Embedded nosql open source java database

4.6k views Asked by At

I'm developing an open source product and need an embedded dbms. Can you recommend an embedded open source database that ...

  • Can handle objects over 10 GB each
  • Has a license friendly to embedding (LGPL, not GPL).
  • Is pure Java
  • Is (preferably) nosql. Sql might work, but prefer nosql

I've looked over some of the document DBMSs, like mongodb, but they seem to be limited to 4 or 16 mb documents.

Berkeley DB looked attractive but has a GPL like license.

Sqlite3 is attractive: good license, and you can compile with whatever max blob size you like. But, it's not Java. I know JDBC drivers exist, but we need a pure Java system.

Any suggestions?

Thanks

Steve

1

There are 1 answers

1
Martin Dow On

Although it's an old question, I've been looking into this recently and have come across the following (at least two of which were written after this question was asked). I'm not sure how any of these handle very large objects - and at 10GB you would probably have to do some serious testing, as I presume few database developers would have objects of that size in mind for their products (just a guess). I would definitely consider storing them to disk directly, with just a reference to the file location in your database.

(Opinions below are all pretty superficial, by the way, as I haven't used them in earnest yet).


OrientDB looks like the most mature of the three I found. It appears to be a document and/or graph database and claims to be very fast (making use of and "RB+Tree" data structure - a combination of B+ and Red Black trees). It claims to be super fast and light, with no external dependencies. There seems to be an active community developing it, with lots of commits over the last few days, for example. It's also compliant with TinkerPop graph database standard, which adds another layer of features (such as the Gremlin graph querying language). It's ACID compliant, has REST and other external APIs and even a web based management app (which presumably could be deployed with your embedded DB, but I'm not sure).

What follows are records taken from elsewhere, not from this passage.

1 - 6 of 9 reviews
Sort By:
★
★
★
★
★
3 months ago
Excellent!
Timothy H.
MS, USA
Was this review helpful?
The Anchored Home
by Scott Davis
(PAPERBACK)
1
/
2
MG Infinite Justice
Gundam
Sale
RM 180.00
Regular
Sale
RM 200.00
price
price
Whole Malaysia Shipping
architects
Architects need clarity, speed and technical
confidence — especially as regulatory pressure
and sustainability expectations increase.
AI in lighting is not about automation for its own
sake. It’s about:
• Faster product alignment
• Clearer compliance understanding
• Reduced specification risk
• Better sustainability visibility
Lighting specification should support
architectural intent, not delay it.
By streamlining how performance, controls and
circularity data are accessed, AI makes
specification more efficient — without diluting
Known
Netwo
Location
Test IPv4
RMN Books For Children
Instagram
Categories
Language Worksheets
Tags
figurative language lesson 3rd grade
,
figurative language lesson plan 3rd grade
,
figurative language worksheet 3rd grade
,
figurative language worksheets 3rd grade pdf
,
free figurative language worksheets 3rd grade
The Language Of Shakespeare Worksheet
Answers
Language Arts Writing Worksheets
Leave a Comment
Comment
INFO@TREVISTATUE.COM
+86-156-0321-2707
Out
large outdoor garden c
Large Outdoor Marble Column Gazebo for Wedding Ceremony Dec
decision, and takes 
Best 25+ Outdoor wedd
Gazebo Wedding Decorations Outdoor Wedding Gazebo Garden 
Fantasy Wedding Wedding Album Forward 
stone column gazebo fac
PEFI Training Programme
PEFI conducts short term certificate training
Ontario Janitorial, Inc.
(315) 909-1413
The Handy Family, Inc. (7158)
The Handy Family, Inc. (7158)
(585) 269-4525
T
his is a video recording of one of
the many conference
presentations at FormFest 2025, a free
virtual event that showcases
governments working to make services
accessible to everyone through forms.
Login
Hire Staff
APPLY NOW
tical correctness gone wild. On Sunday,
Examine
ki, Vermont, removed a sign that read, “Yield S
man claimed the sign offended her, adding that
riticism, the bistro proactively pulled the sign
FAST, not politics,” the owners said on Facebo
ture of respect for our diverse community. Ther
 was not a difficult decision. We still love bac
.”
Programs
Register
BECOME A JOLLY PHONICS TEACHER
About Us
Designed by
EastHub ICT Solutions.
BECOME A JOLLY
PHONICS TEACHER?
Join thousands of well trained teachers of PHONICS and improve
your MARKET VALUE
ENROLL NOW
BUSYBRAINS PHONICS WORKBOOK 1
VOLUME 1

The next two fall more into the simple key-value store camp of N(ot)O(nly)SQL world.

JDBM3 is an extremely minimal data store: it has a hash map, tree map, tree set and linked list which are written to disk through memory mapped files. It claims to be very light and fast, is fully transactional and is being actively developed.

HawtDB looks similary very simple and fast - a BTree or Hash based index persisted to disk with memory mapped files. It's (optionally) fully transactional. There has been no commit in the past seven months (to end March 2012) and there's not much activity on the mailing list. That's not to say it's not a good library, but worth mentioning.

JDBM3 and HawtDB are pretty minimal, so you're not going to get any fancy GUIs. But I think they both look very attractive for their speed and simplicity.


Those are all I've found matching your requirements. In addition, Neo4J is great - a graph database, which is now a pretty mature and works very well in embedded mode. It's GPL/AGPL licensed, though, so may require a paid license, unless you can open source your code too: http://neotechnology.com/products/price-list/

Of course, you could also use the H2 SQL database with one big table and no indices!